Far-right nationalist politician Giorgia Meloni has claimed victory in Italy’s general elections, and near complete results gave her right-wing coalition a clear majority, setting the stage on Monday for talks to form the country’s first far right-led government since World War II, with Meloni at the helm as Italy’s first female premier.
Monday's results re set to usher in a momentous change for Italy: A party with what has been described as 'neo-fascist roots' won the most votes in Italy’s national election.
Brothers of Italy, Meloni’s party, is also set to scoop by far the biggest share of the votes within the coalition, which includes the far-right League, and Forza Italia, headed by Silvio Berlusconi.
Matteo Salvini, the head of the League, has said he would work with Meloni to form a long-lasting, stable government. The anti-immigration politician is seen as a potential weak spot for Meloni’s chances of forming a government in the weeks ahead.
Her victory portends trouble ahead for the European Union (EU), coming as it does at a crucial time for Europe as it faces Russia’s war in Ukraine and related soaring energy costs that have hit ordinary Italians as well as industry.
Who is Giorgia Meloni?
Born in 1977, Meloni joined the Youth Front, the youth wing of the Italian Social Movement (MSI), a far-right political party with neo-fascist roots, in 1992. In 2012, she co-founded Brothers of Italy (FdI) and became its president in 2014.
A right-wing populist and Italian nationalist, her political positions have been described as far-right, although she rejects this label. Meloni describes herself as a conservative Christian woman and claims to defend "God, homeland, and family".

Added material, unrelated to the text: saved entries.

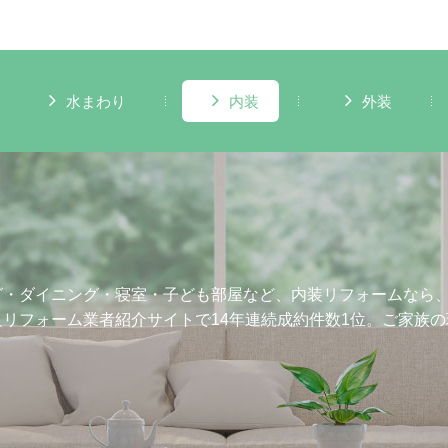
水まわり
内装
外装
グ・ダイニング・寝室・子ども部屋など、内装リフォームなら、
良リフォーム業者紹介サイトで14年連続成約件数1位。ご家族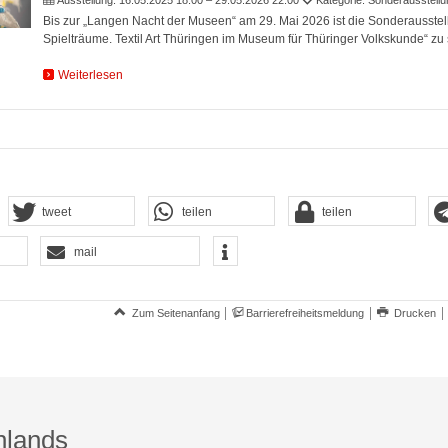
Bis zur „Langen Nacht der Museen“ am 29. Mai 2026 ist die Sonderausstel
Spielträume. Textil Art Thüringen im Museum für Thüringer Volkskunde“ zu
Weiterlesen
tweet
teilen
teilen
mail
Zum Seitenanfang
Barrierefreiheitsmeldung
Drucken
hlands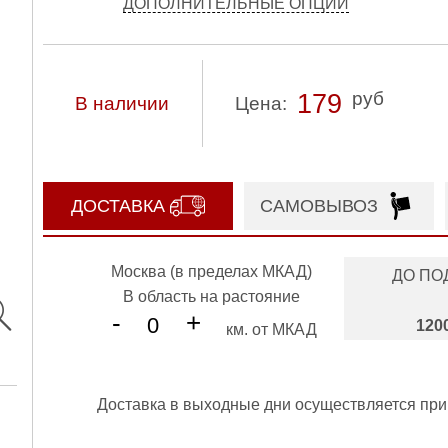
ДОПОЛНИТЕЛЬНЫЕ ОПЦИИ
руб
179
В наличии
Цена:
ДОСТАВКА
САМОВЫВОЗ
Москва (в пределах МКАД)
ДО ПО
В область на растояние
-
+
120
км. от МКАД
Доставка в выходные дни осуществляется при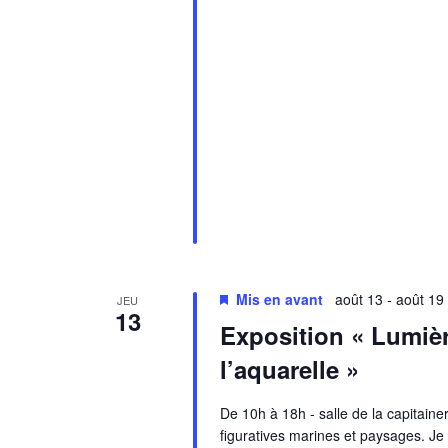
Mis en avant
août 13
-
août 19
JEU
13
Exposition « Lumièr
l’aquarelle »
De 10h à 18h - salle de la capitain
figuratives marines et paysages. Je 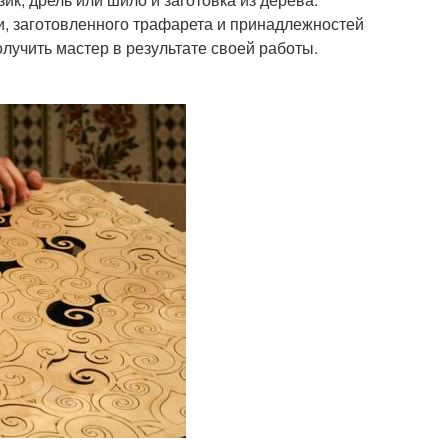
ки, заготовленного трафарета и принадлежностей
олучить мастер в результате своей работы.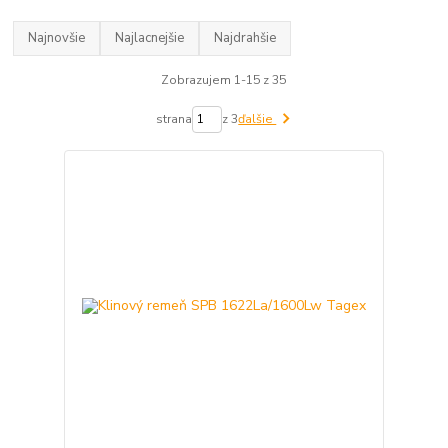
Najnovšie
Najlacnejšie
Najdrahšie
Zobrazujem 1-15 z 35
strana
z 3
ďalšie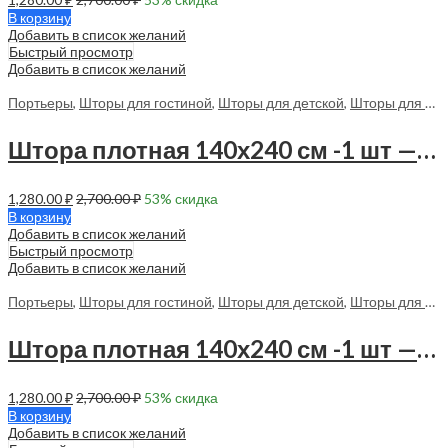
В корзину
Добавить в список желаний
Быстрый просмотр
Добавить в список желаний
Портьеры
,
Шторы для гостиной
,
Шторы для детской
,
Шторы для спальни
Штора плотная 140х240 см -1 шт — 70158 в спальню, в гостиную
1,280.00
₽
2,700.00
₽
53
% скидка
В корзину
Добавить в список желаний
Быстрый просмотр
Добавить в список желаний
Портьеры
,
Шторы для гостиной
,
Шторы для детской
,
Шторы для спальни
Штора плотная 140х240 см -1 шт — 70159 в спальню, в гостиную
1,280.00
₽
2,700.00
₽
53
% скидка
В корзину
Добавить в список желаний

She has expressed opposed to abortion, euthanasia, and to partnerships, marriages, and parenting by same-sex couples, instead asserting that nuclear families are exclusively headed by male–female pairs.
Being opposed to the reception of non-European migrants and multiculturalism, she has been accused of xenophobia and Islamophobia.

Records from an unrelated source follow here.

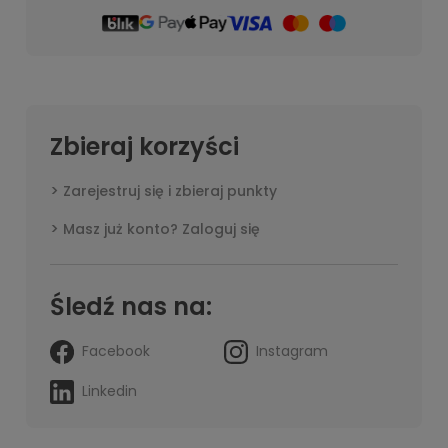
Zbieraj korzyści
Zarejestruj się i zbieraj punkty
Masz już konto? Zaloguj się
Śledź nas na:
Facebook
Instagram
Linkedin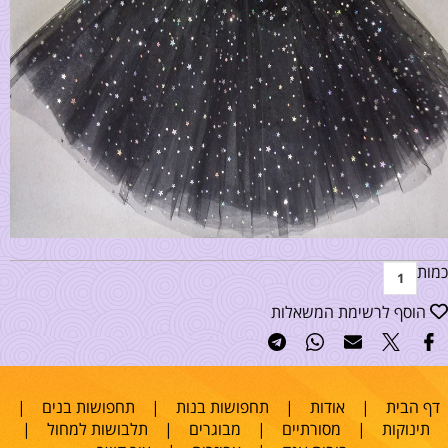
כמות
הוסף לרשימת המשאלות
דף הבית
|
אודות
|
תחפושות בנות
|
תחפושות בנים
|
תינוקות
|
מסורתיים
|
מבוגרים
|
תלבושות למחול
|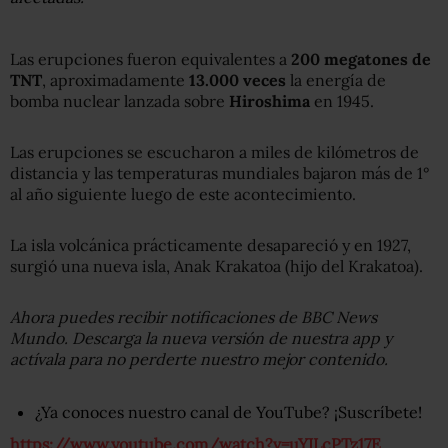
Las erupciones fueron equivalentes a
200 megatones de
TNT
, aproximadamente
13.000 veces
la energía de
bomba nuclear lanzada sobre
Hiroshima
en 1945.
Las erupciones se escucharon a miles de kilómetros de
distancia y las temperaturas mundiales bajaron más de 1°
al año siguiente luego de este acontecimiento.
La isla volcánica prácticamente desapareció y en 1927,
surgió una nueva isla, Anak Krakatoa (hijo del Krakatoa).
Ahora puedes recibir notificaciones de BBC News
Mundo. Descarga la nueva versión de nuestra app y
actívala para no perderte nuestro mejor contenido.
¿Ya conoces nuestro canal de YouTube? ¡Suscríbete!
https://www.youtube.com/watch?v=uYILcPTz17E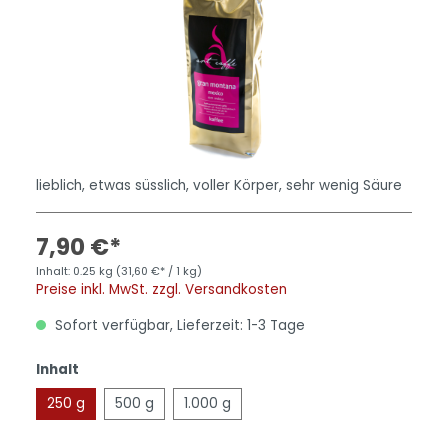
lieblich, etwas süsslich, voller Körper, sehr wenig Säure
7,90 €*
Inhalt:
0.25 kg
(31,60 €* / 1 kg)
Preise inkl. MwSt. zzgl. Versandkosten
Sofort verfügbar, Lieferzeit: 1-3 Tage
Inhalt
250 g
500 g
1.000 g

A supporter of NATO, she maintains soft Eurosceptic views regarding the European Union and was in favour of better relations with Russia before the Russian invasion of Ukraine, which she condemned, pledging to keep sending arms to Ukraine.
She has expressed other controversial views, such as praising Italian fascist dictator Benito Mussolini in 1996.

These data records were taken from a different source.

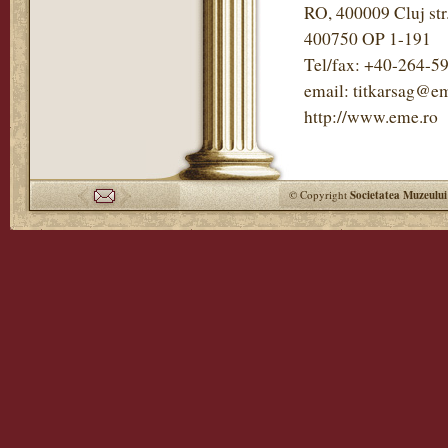
RO, 400009 Cluj str
400750 OP 1-191
Tel/fax: +40-264-5
email: titkarsag@em
http://www.eme.ro
© Copyright
Societatea Muzeului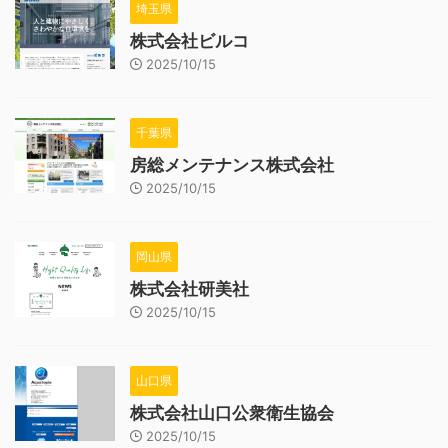
埼玉県
株式会社ビルコ
2025/10/15
千葉県
房総メンテナンス株式会社
2025/10/15
岡山県
株式会社研美社
2025/10/15
山口県
株式会社山口公衆衛生協会
2025/10/15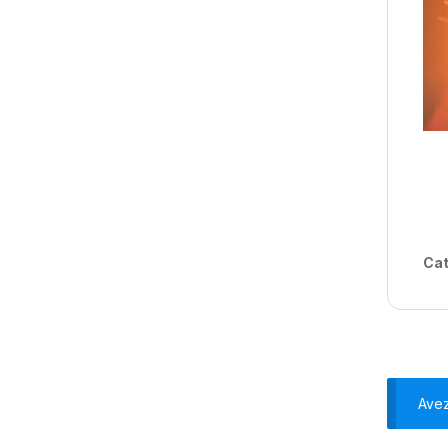
Cat
Ave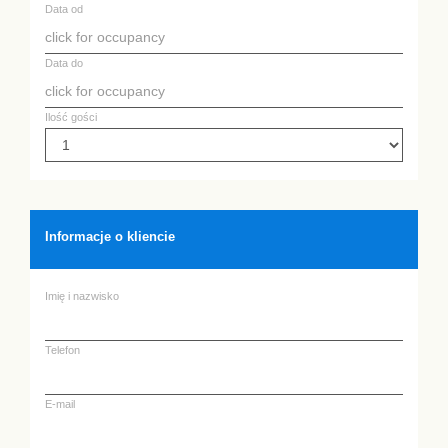
Data od
Data do
Ilość gości
Informacje o kliencie
Imię i nazwisko
Telefon
E-mail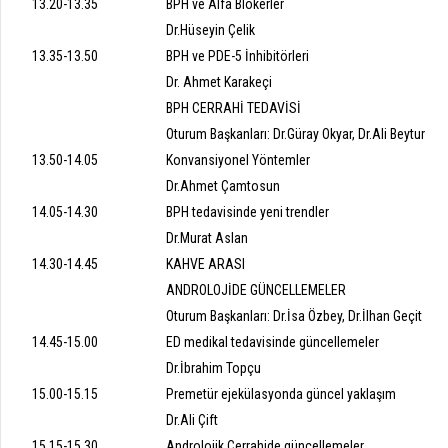
13.20-13.35
BPH ve Alfa Blokerler
Dr.Hüseyin Çelik
13.35-13.50
BPH ve PDE-5 İnhibitörleri
Dr. Ahmet Karakeçi
BPH CERRAHİ TEDAVİSİ
Oturum Başkanları: Dr.Güray Okyar, Dr.Ali Beytur
13.50-14.05
Konvansiyonel Yöntemler
Dr.Ahmet Çamtosun
14.05-14.30
BPH tedavisinde yeni trendler
Dr.Murat Aslan
14.30-14.45
KAHVE ARASI
ANDROLOJİDE GÜNCELLEMELER
Oturum Başkanları: Dr.İsa Özbey, Dr.İlhan Geçit
14.45-15.00
ED medikal tedavisinde güncellemeler
Dr.İbrahim Topçu
15.00-15.15
Premetür ejekülasyonda güncel yaklaşım
Dr.Ali Çift
15.15-15.30
Androlojik Cerrahide güncellemeler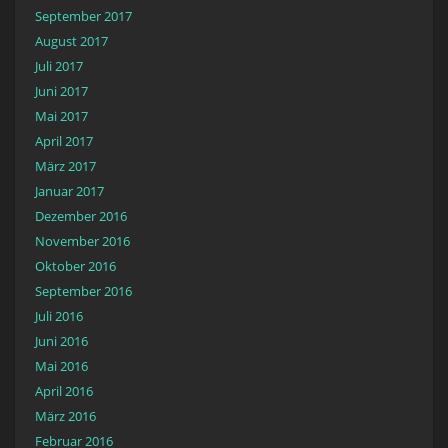
September 2017
August 2017
Juli 2017
Juni 2017
Mai 2017
April 2017
März 2017
Januar 2017
Dezember 2016
November 2016
Oktober 2016
September 2016
Juli 2016
Juni 2016
Mai 2016
April 2016
März 2016
Februar 2016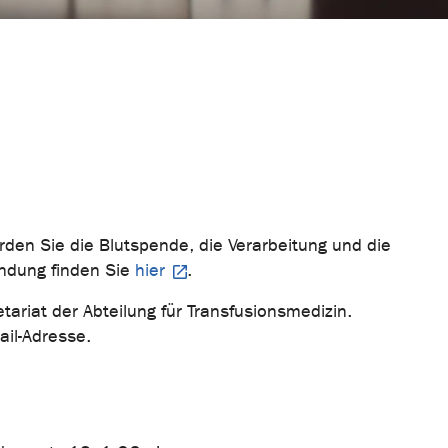
den Sie die Blutspende, die Verarbeitung und die
undung finden Sie
hier
.
tariat der Abteilung für Transfusionsmedizin.
ail-Adresse.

Immigration is the issue the European right-wing cares about most
While a Meloni-led Italian government is largely expected to follow the NATO line regarding Russia's invasion of Ukraine, a bigger challenge and possible point of major friction with the EU is being predicted on the one issue which Meloni was most outspoken on -- illegal immigration.
Meloni has called for a naval blockade to prevent migrant boats from leaving North African shores, and has proposed screening potential asylum-seekers in Africa, not Europe. This is likely to be a non-starter for politicians in Brussels (the capital of the EU).
Meloni has always been a Euroscpetic, regularly engaging in anti-EU rhetoric on the campaign trail. Although she has stopped well short of calling for Italy to leave the euro or the European Union altogether -- keeping in mind the precarious state of the Italian economy -- she is expected to team up with other right-wing leaders in Europe, especially on the issue of immigration.
Meloni has criticized the EU’s recent recommendation to suspend 7.5 billion euros in funding to Hungary over concerns about democratic backsliding, defending autocratic Prime Minister Viktor Orban as the elected leader in a democratic system.
French far-right leader Marine Le Pen praised Meloni for having “resisted the threats of an anti-democratic and arrogant European Union.”
Santiago Abascal, the leader of Spain’s far-right Vox opposition party, tweeted that Meloni “has shown the way for a proud and free Europe of sovereign nations that can cooperate on behalf of everybody’s security and prosperity.”
Meloni is chair of the right-wing European Conservative and Reformist group in the European Parliament, which includes her Brothers of Italy, Poland’s nationalist Law and Justice Party, Spain’s far-right Vox and the right-wing Sweden Democrats, which just won big there on a platform of cracking down on crime and limiting immigration.